(Material for this exercise begins)

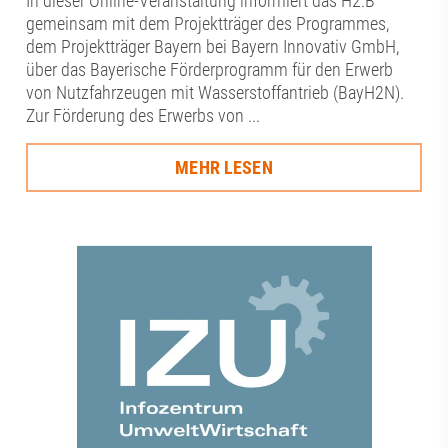
In dieser Online-Veranstaltung informiert das H2.B
gemeinsam mit dem Projektträger des Programmes,
dem Projektträger Bayern bei Bayern Innovativ GmbH,
über das Bayerische Förderprogramm für den Erwerb
von Nutzfahrzeugen mit Wasserstoffantrieb (BayH2N).
Zur Förderung des Erwerbs von ...
MEHR LESEN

(Material for this exercise ends)

# Problem description:
Where does the word "Projektträger" appear in the records? Copy every line that holds it.

# Answer box:
gemeinsam mit dem Projektträger des Programmes,
dem Projektträger Bayern bei Bayern Innovativ GmbH,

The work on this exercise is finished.